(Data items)
____________________
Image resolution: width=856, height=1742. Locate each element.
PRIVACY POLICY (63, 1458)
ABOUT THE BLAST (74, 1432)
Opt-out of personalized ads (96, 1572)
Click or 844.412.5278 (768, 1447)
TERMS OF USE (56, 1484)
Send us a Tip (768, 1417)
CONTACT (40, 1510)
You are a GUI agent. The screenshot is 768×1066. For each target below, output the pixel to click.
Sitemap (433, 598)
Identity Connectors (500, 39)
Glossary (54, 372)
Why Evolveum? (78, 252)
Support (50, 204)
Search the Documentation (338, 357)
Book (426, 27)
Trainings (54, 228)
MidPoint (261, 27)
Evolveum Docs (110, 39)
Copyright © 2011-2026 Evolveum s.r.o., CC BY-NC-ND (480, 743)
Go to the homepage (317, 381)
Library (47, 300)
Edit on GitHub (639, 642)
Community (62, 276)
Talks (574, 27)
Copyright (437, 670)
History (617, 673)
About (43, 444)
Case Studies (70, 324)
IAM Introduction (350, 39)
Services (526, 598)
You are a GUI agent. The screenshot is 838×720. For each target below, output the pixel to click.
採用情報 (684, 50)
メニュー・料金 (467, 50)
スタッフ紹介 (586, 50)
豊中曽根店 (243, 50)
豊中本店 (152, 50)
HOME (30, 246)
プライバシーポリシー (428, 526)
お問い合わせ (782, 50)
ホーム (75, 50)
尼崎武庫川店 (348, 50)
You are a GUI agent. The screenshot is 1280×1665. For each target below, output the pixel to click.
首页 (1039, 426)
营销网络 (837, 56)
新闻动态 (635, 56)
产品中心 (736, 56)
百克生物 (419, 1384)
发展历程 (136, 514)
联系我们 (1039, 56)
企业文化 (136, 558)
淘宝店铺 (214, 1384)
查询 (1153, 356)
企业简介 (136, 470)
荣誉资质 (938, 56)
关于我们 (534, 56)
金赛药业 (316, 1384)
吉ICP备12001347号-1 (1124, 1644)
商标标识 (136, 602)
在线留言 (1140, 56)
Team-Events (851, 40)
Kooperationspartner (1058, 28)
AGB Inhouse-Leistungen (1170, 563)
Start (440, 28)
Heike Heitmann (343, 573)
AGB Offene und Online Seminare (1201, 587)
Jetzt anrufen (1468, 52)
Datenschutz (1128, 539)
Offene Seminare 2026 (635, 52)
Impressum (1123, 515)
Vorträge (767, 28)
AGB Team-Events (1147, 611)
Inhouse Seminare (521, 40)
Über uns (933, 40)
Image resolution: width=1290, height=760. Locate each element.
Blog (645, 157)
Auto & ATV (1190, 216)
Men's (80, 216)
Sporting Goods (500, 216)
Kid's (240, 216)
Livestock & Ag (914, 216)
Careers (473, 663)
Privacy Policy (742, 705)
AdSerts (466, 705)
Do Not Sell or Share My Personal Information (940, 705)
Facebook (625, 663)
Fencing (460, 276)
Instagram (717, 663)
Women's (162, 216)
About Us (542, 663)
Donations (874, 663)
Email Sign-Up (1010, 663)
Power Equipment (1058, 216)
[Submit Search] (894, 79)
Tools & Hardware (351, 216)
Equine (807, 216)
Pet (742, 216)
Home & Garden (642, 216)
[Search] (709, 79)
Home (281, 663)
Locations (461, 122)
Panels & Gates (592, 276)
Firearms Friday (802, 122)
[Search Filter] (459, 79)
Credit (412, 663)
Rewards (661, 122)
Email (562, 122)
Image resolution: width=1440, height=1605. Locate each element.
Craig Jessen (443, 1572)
____________________
(Task)
Exactly the lines from the one containing "スタッフ紹介 (586, 50)" to the last line of the entries above must be duplicated, with both of those lines included and nothing more.

(Answer space)
スタッフ紹介 (586, 50)
豊中曽根店 (243, 50)
豊中本店 (152, 50)
HOME (30, 246)
プライバシーポリシー (428, 526)
お問い合わせ (782, 50)
ホーム (75, 50)
尼崎武庫川店 (348, 50)
You are a GUI agent. The screenshot is 1280×1665. For each target below, output the pixel to click.
首页 (1039, 426)
营销网络 (837, 56)
新闻动态 (635, 56)
产品中心 (736, 56)
百克生物 (419, 1384)
发展历程 (136, 514)
联系我们 (1039, 56)
企业文化 (136, 558)
淘宝店铺 (214, 1384)
查询 (1153, 356)
企业简介 (136, 470)
荣誉资质 (938, 56)
关于我们 (534, 56)
金赛药业 (316, 1384)
吉ICP备12001347号-1 (1124, 1644)
商标标识 (136, 602)
在线留言 (1140, 56)
Team-Events (851, 40)
Kooperationspartner (1058, 28)
AGB Inhouse-Leistungen (1170, 563)
Start (440, 28)
Heike Heitmann (343, 573)
AGB Offene und Online Seminare (1201, 587)
Jetzt anrufen (1468, 52)
Datenschutz (1128, 539)
Offene Seminare 2026 (635, 52)
Impressum (1123, 515)
Vorträge (767, 28)
AGB Team-Events (1147, 611)
Inhouse Seminare (521, 40)
Über uns (933, 40)
Image resolution: width=1290, height=760. Locate each element.
Blog (645, 157)
Auto & ATV (1190, 216)
Men's (80, 216)
Sporting Goods (500, 216)
Kid's (240, 216)
Livestock & Ag (914, 216)
Careers (473, 663)
Privacy Policy (742, 705)
AdSerts (466, 705)
Do Not Sell or Share My Personal Information (940, 705)
Facebook (625, 663)
Fencing (460, 276)
Instagram (717, 663)
Women's (162, 216)
About Us (542, 663)
Donations (874, 663)
Email Sign-Up (1010, 663)
Power Equipment (1058, 216)
[Submit Search] (894, 79)
Tools & Hardware (351, 216)
Equine (807, 216)
Pet (742, 216)
Home & Garden (642, 216)
[Search] (709, 79)
Home (281, 663)
Locations (461, 122)
Panels & Gates (592, 276)
Firearms Friday (802, 122)
[Search Filter] (459, 79)
Credit (412, 663)
Rewards (661, 122)
Email (562, 122)
Image resolution: width=1440, height=1605. Locate each element.
Craig Jessen (443, 1572)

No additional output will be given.